# What are the topics for you?



## Alex2321 (Aug 4, 2021)

hi, in these rainy days, I'm thinking about what topics this book is about. For now, I think faith. for you ?


----------



## Squint-eyed Southerner (Aug 4, 2021)

Growing up.


----------



## Olorgando (Aug 4, 2021)

Widening horizons.


----------



## Elthir (Aug 4, 2021)

The Hobbit is about Galadriel.


----------



## Squint-eyed Southerner (Aug 5, 2021)

Elthir said:


> The Hobbit is about Galadriel.


----------



## Elthir (Aug 5, 2021)

Hahah.
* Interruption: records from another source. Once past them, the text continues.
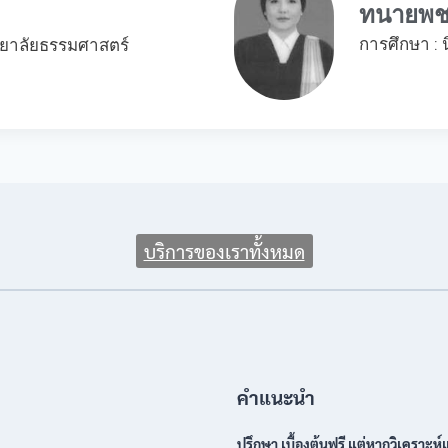
ทนายพช
การศึกษา :
ทยาลัยธรรมศาสตร์
บริการของเราทั้งหมด
คำแนะนำ
ปรึกษา เบื้องต้นฟรี แต่หากวิเคราะห์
Egging me on I see! Plus . . . re-awakening my aching to partake of smiling bacon!
If I'm not mistaken.

But back to _The Hobbit_ . . . I've derailed enough threads lately! I believe it begins with the famous words:

*"In a tree above the ground there lived an Elf. Not a nasty, dirty tree filled with rotten eggs, nor yet a dry, bare tree with nothing in it to sit down on for the eating of bacon: it was an Elvish tree, and that means comfort."*

🐾


----------



## Ciderwell (Aug 5, 2021)

Life Lessons


----------